Recognize a context free language

Jan 29, 2021 • strings • Christoph Dürr
Related problems: [standford-local-contest-2012:outofcontext]

Given the grammar of a context free language and a string, decide if the string can be generated by the grammar.

In general, the syntax tree generating the given string is requested, but for simplification we omit this part in this note.

Context free grammar

The grammar of a context free language consists of a start symbol, and some rewriting rules, as in the following example. Left hand sides consists of symbols, called non terminals, and the right hand side of a string mixing non terminals and terminals (which are the symbols from the strings we wish to recognize). Often we use upper case letters for non terminals and lower case letters for terminals.

The following example describes all palindromes on the letter a, b.

S -> a S a
S -> b S b
S -> b
S -> a
S ->

For example the palindrome abba can be generated from the start symbol S, using the following replacements S -> a S a -> a b S b a -> a b b a (see figure below). The last step, uses the last rule, were S can be replaced by the empty string, denoted by $\epsilon$ in the figure.
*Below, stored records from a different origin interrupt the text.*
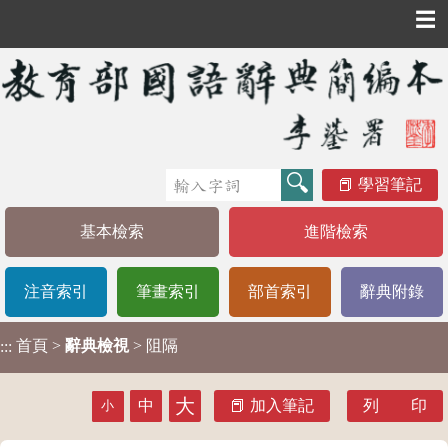
☰
學習筆記
基本檢索
進階檢索
注音索引
筆畫索引
部首索引
辭典附錄
首頁
>
辭典檢視
> 阻隔
:::
大
中
加入筆記
列 印
小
We observe that context free languages form a larger class than regular languages. If you want to recognize palindromes with a finite state automaton, you would need to memorize the prefix seen so far, to compare it with the suffix, and with only a finite number of states, there is not enough memory for this task.

Representation in Python

We will encode a grammar using a Python class. The start symbol is called start. Rules are stored in a list called rules, consisting of pairs composed of the left and the right hand side. The right hand side is simply a list. For convenience we maintain a set of all the non terminals, and call it nonterm. It is assumed that all non terminals appear at the left hand side of some rule.

class ContextFreeGrammar:
    def __init__(self, start):
        self.start = start
        self.rules = []
        self.nonterm = set()

    def add_rule(self, left, right):
        # need to transform string into list, for normalization will manipulate them
        self.rules.append((left, list(right)))
        self.nonterm.add(left)

Chomsky normal form

One method to recognize if a string is recognized by a context free grammar, is to first normalize the grammar. The goal is to end up in an equivalent grammar, where every rule is in one of the following forms.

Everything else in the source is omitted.